Mathematics, 2024, vol. 12, issue 7, 1-22

Abstract: The classification of time series using machine learning (ML) analysis and entropy-based features is an urgent task for the study of nonlinear signals in the fields of finance, biology and medicine, including EEG analysis and Brain–Computer Interfacing. As several entropy measures exist, the problem is assessing the effectiveness of entropies used as features for the ML classification of nonlinear dynamics of time series. We propose a method, called global efficiency (GEFMCC), for assessing the effectiveness of entropy features using several chaotic mappings. GEFMCC is a fitness function for optimizing the type and parameters of entropies for time series classification problems. We analyze fuzzy entropy (FuzzyEn) and neural network entropy (NNetEn) for four discrete mappings, the logistic map, the sine map, the Planck map, and the two-memristor-based map, with a base length time series of 300 elements. FuzzyEn has greater GEFMCC in the classification task compared to NNetEn. However, NNetEn classification efficiency is higher than FuzzyEn for some local areas of the time series dynamics. The results of using horizontal visibility graphs (HVG) instead of the raw time series demonstrate the GEFMCC decrease after HVG time series transformation. However, the GEFMCC increases after applying the HVG for some local areas of time series dynamics.

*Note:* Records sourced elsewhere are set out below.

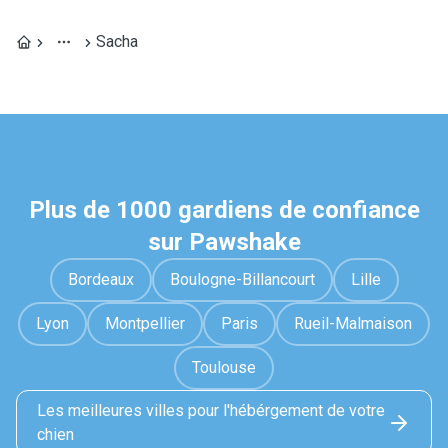
Sacha
Plus de 1000 gardiens de confiance
sur Pawshake
Bordeaux
Boulogne-Billancourt
Lille
Lyon
Montpellier
Paris
Rueil-Malmaison
Toulouse
Les meilleures villes pour l'hébérgement de votre
chien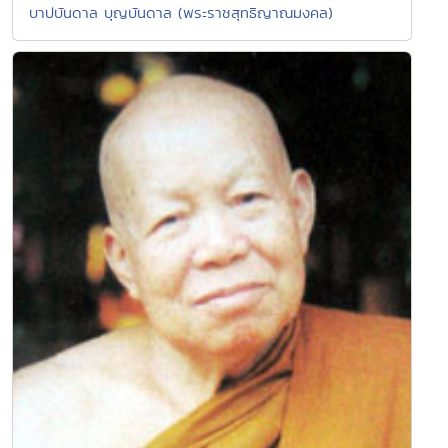
บาปบันดาล บุญบันดาล (พระราชสุทธิญาณมงคล)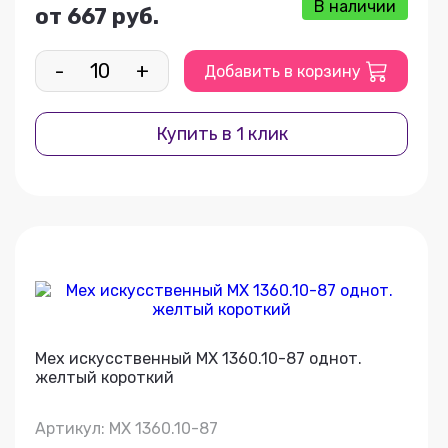
В наличии
от 667 руб.
-
+
Добавить в корзину
Купить в 1 клик
Мех искусственный МХ 1360.10-87 однот.
желтый короткий
Артикул: МХ 1360.10-87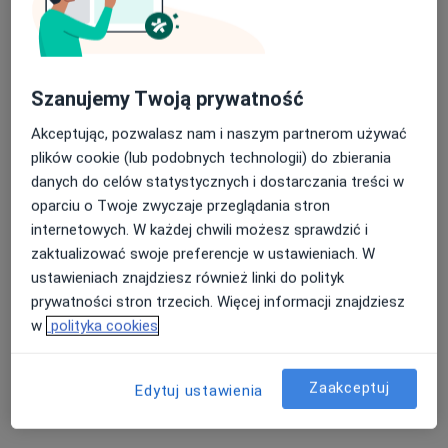
Nasza średnia ocena na App Store to 4.9 i 4.1 na
Szanujemy Twoją prywatność
Centrum Medyczne PZU Zdrowie Gdańsk
Google Play Store
Marynarki Polskiej
Akceptując, pozwalasz nam i naszym partnerom używać
·
Więcej
Interna, Kardiologia, Dermatologia
plików cookie (lub podobnych technologii) do zbierania
564 opinie
danych do celów statystycznych i dostarczania treści w
oparciu o Twoje zwyczaje przeglądania stron
Marynarki Polskiej 195, Gdańsk
•
Mapa
internetowych. W każdej chwili możesz sprawdzić i
Konsultacja ginekologiczna
zaktualizować swoje preferencje w ustawieniach. W
Pokaż więcej usług
ustawieniach znajdziesz również linki do polityk
prywatności stron trzecich. Więcej informacji znajdziesz
w
polityka cookies
lek. Małgorzata
dr n. med. Tomasz
lek. Wiktoria
Arendt
Drabarek
Kazimierska
Zaakceptuj
neurolog
androlog
ginekolog
Edytuj ustawienia
Zobacz wszystkich 8 specjalistów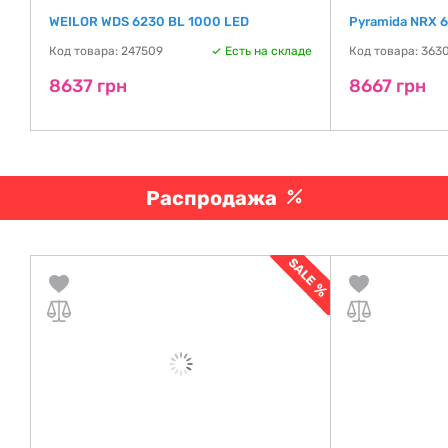
WEILOR WDS 6230 BL 1000 LED
Pyramida NRX 
де
Код товара: 247509
Есть на складе
Код товара: 363
8637 грн
8667 грн
Распродажа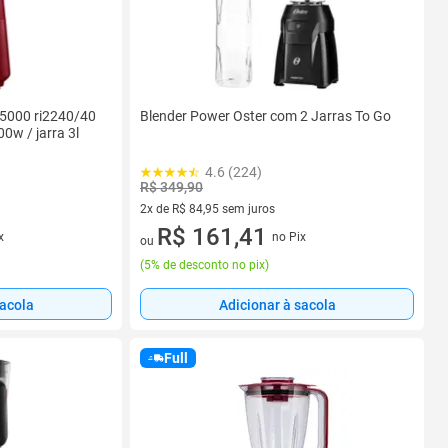
e 5000 ri2240/40
Blender Power Oster com 2 Jarras To Go
00w / jarra 3l
4.6 (224)
R$ 349,90
2x de R$ 84,95 sem juros
2 vez de R$ 84,95 sem juros
R$ 161,41
x
no Pix
ou
(
5% de desconto no pix
)
sacola
Adicionar à sacola
Full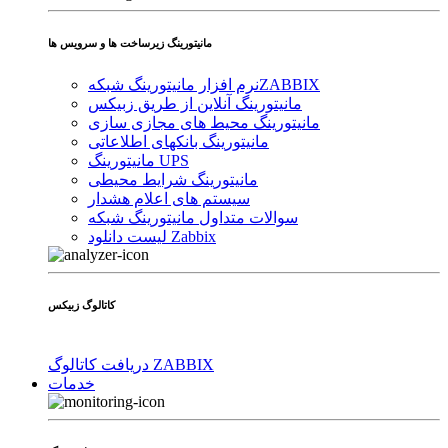
مانیتورینگ زیرساخت ها و سرویس ها
ZABBIX
نرم افزار مانیتورینگ شبکه
مانیتورینگ آنلاین از طریق زبیکس
مانیتورینگ محیط های مجازی سازی
مانیتورینگ بانکهای اطلاعاتی
مانیتورینگ UPS
مانیتورینگ شرایط محیطی
سیستم های اعلام هشدار
سوالات متداول مانیتورینگ شبکه
لیست دانلود Zabbix
کاتالوگ زبیکس
دریافت کاتالوگ ZABBIX
خدمات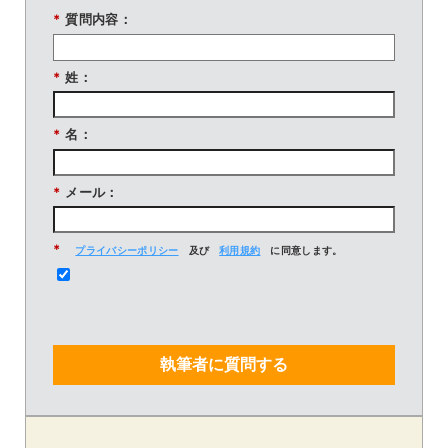
*
質問内容：
*
姓：
*
名：
*
メール：
*
プライバシーポリシー
及び
利用規約
に同意します。
執筆者に質問する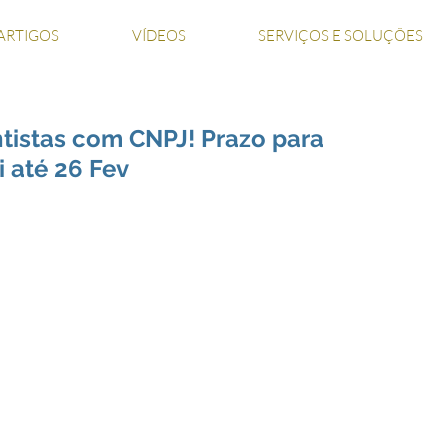
ARTIGOS
VÍDEOS
SERVIÇOS E SOLUÇÕES
tistas com CNPJ! Prazo para
 até 26 Fev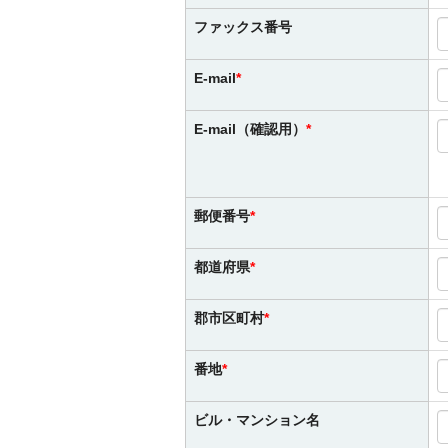
ファックス番号
E-mail
E-mail（確認用）
郵便番号
都道府県
郡市区町村
番地
ビル・マンション名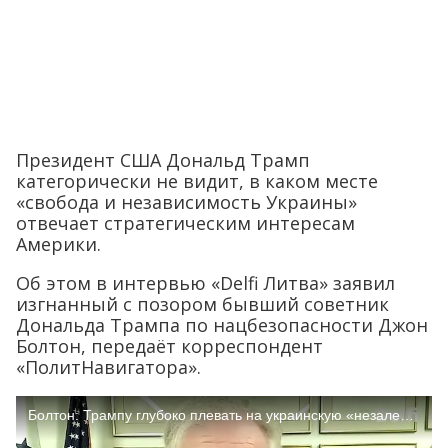
Президент США Дональд Трамп
категорически не видит, в каком месте
«свобода и независимость Украины»
отвечает стратегическим интересам
Америки.
Об этом в интервью «Delfi Литва» заявил
изгнанный с позором бывший советник
Дональда Трампа по нацбезопасности Джон
Болтон, передаёт корреспондент
«ПолитНавигатора».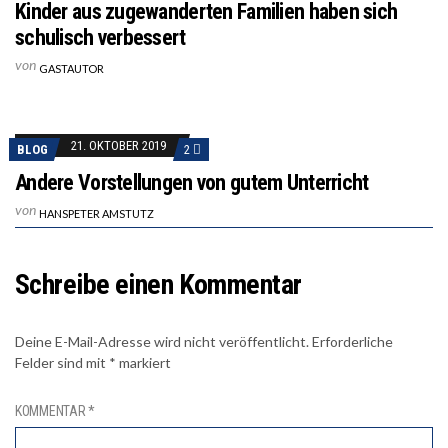
Kinder aus zugewanderten Familien haben sich
schulisch verbessert
von
GASTAUTOR
21. OKTOBER 2019
BLOG
2
Andere Vorstellungen von gutem Unterricht
von
HANSPETER AMSTUTZ
Schreibe einen Kommentar
Deine E-Mail-Adresse wird nicht veröffentlicht.
Erforderliche
Felder sind mit
*
markiert
KOMMENTAR
*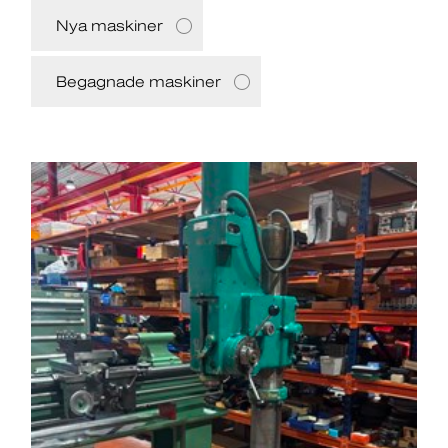
Nya maskiner
Begagnade maskiner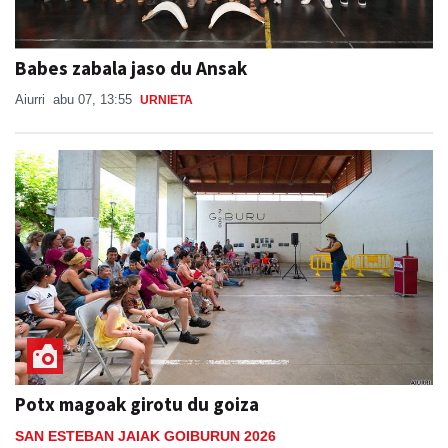
Babes zabala jaso du Ansak
Aiurri
abu 07, 13:55
URNIETA
Potx magoak girotu du goiza
SAN ESTEBAN JAIAK GOIBURUN 2026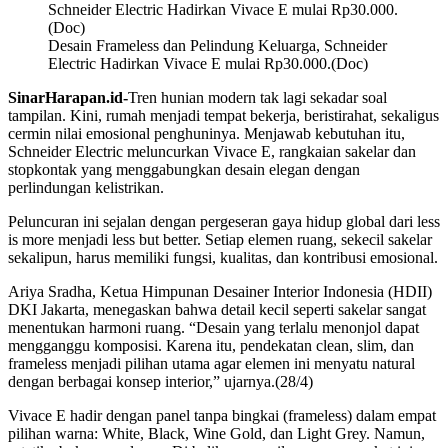
Desain Frameless dan Pelindung Keluarga, Schneider
Electric Hadirkan Vivace E mulai Rp30.000.(Doc)
SinarHarapan.id-
Tren hunian modern tak lagi sekadar soal
tampilan. Kini, rumah menjadi tempat bekerja, beristirahat, sekaligus
cermin nilai emosional penghuninya. Menjawab kebutuhan itu,
Schneider Electric meluncurkan Vivace E, rangkaian sakelar dan
stopkontak yang menggabungkan desain elegan dengan
perlindungan kelistrikan.
Peluncuran ini sejalan dengan pergeseran gaya hidup global dari less
is more menjadi less but better. Setiap elemen ruang, sekecil sakelar
sekalipun, harus memiliki fungsi, kualitas, dan kontribusi emosional.
Ariya Sradha, Ketua Himpunan Desainer Interior Indonesia (HDII)
DKI Jakarta, menegaskan bahwa detail kecil seperti sakelar sangat
menentukan harmoni ruang. “Desain yang terlalu menonjol dapat
mengganggu komposisi. Karena itu, pendekatan clean, slim, dan
frameless menjadi pilihan utama agar elemen ini menyatu natural
dengan berbagai konsep interior,” ujarnya.(28/4)
Vivace E hadir dengan panel tanpa bingkai (frameless) dalam empat
pilihan warna: White, Black, Wine Gold, dan Light Grey. Namun,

The scientific community can use the results to explore the efficiency of the entropy-based classification of time series in “The Entropy Universe”. An implementation of the algorithms in Python is presented.

Keywords: chaotic maps; NNetEn; neural network entropy; horizontal visibility graphs; fuzzy entropy; classification; entropy global efficiency; GEFMCC; Python (search for similar items in EconPapers)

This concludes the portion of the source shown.